*Data for this task*:
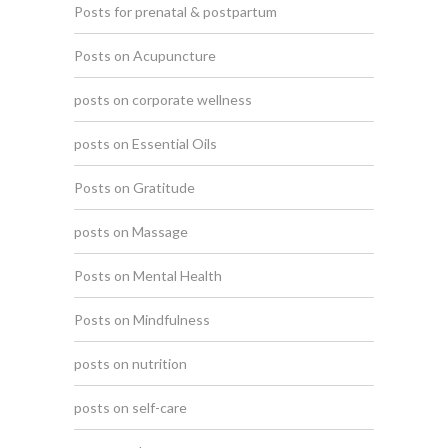
Posts for prenatal & postpartum
Posts on Acupuncture
posts on corporate wellness
posts on Essential Oils
Posts on Gratitude
posts on Massage
Posts on Mental Health
Posts on Mindfulness
posts on nutrition
posts on self-care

*Exercise details*:
Once the pictures are set aside, write out the entries verbatim.

*Solution to this task*:
Posts for prenatal & postpartum
Posts on Acupuncture
posts on corporate wellness
posts on Essential Oils
Posts on Gratitude
posts on Massage
Posts on Mental Health
Posts on Mindfulness
posts on nutrition
posts on self-care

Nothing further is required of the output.